Between 2002 and 2007, Canada improved its ICT use (which
measures Internet user penetration and fixed and mobile broadband
penetration) from 2.67 to 4.01. Despite this increase, Canada
actually dropped from fourth spot in 2002 to 21st place in 2007. It
was overtaken by Northern and Western European countries, which
experienced a huge uptake in fixed broadband over the five-year
period. Canada's decline is somewhat surprising considering it
had the second-lowest relative price for fixed broadband.
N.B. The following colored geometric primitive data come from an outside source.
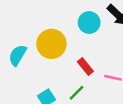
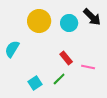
yellow circle: (51, 44) -> (39, 21), moved

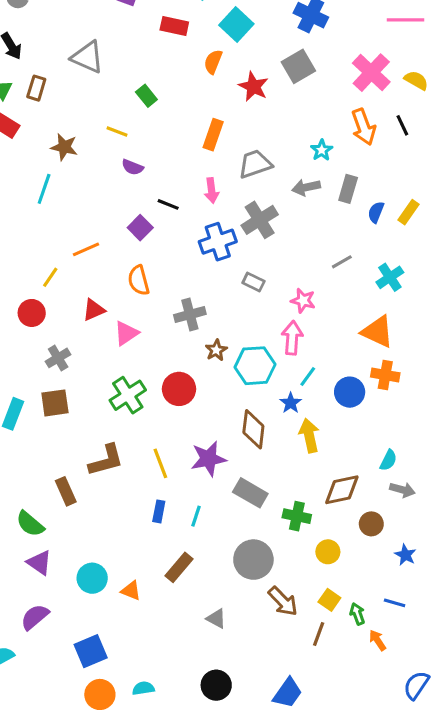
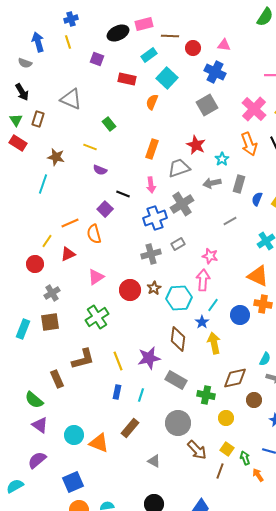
red star: (253, 87) -> (196, 145), moved
gray line: (342, 262) -> (230, 221), moved
orange semicircle: (139, 280) -> (94, 234), moved
gray rectangle: (253, 282) -> (178, 244), turned -56
red triangle: (94, 310) -> (68, 254), moved
gray cross: (190, 315) -> (151, 254), moved
red circle: (179, 389) -> (130, 290), moved
orange triangle: (131, 591) -> (99, 443), size x1.5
Out of 154 countries surveyed, Canada trailed behind at least 50
other nations in the area of mobile broadband, with only 1.5
subscriptions per 100 inhabitants at the end of 2007. The report
did note, however, that mobile broadband has only just started in
Canada. New wireless licensees that participated in Industry
Canada's 2008 Advanced Wireless Services spectrum auction have
announced plans for market entry during 2009 or 2010.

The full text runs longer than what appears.